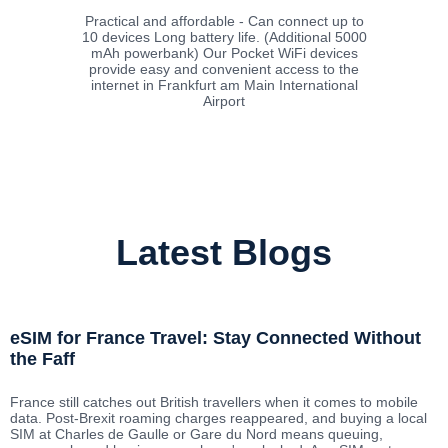
Practical and affordable - Can connect up to
10 devices Long battery life. (Additional 5000
mAh powerbank) Our Pocket WiFi devices
provide easy and convenient access to the
internet in Frankfurt am Main International
Airport
Latest Blogs
eSIM for France Travel: Stay Connected Without
the Faff
France still catches out British travellers when it comes to mobile
data. Post-Brexit roaming charges reappeared, and buying a local
SIM at Charles de Gaulle or Gare du Nord means queuing,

Task brief: The records above are to be restated exactly, with all pictures omitted.

Response box:
Practical and affordable - Can connect up to
10 devices Long battery life. (Additional 5000
mAh powerbank) Our Pocket WiFi devices
provide easy and convenient access to the
internet in Frankfurt am Main International
Airport
Latest Blogs
eSIM for France Travel: Stay Connected Without
the Faff
France still catches out British travellers when it comes to mobile
data. Post-Brexit roaming charges reappeared, and buying a local
SIM at Charles de Gaulle or Gare du Nord means queuing,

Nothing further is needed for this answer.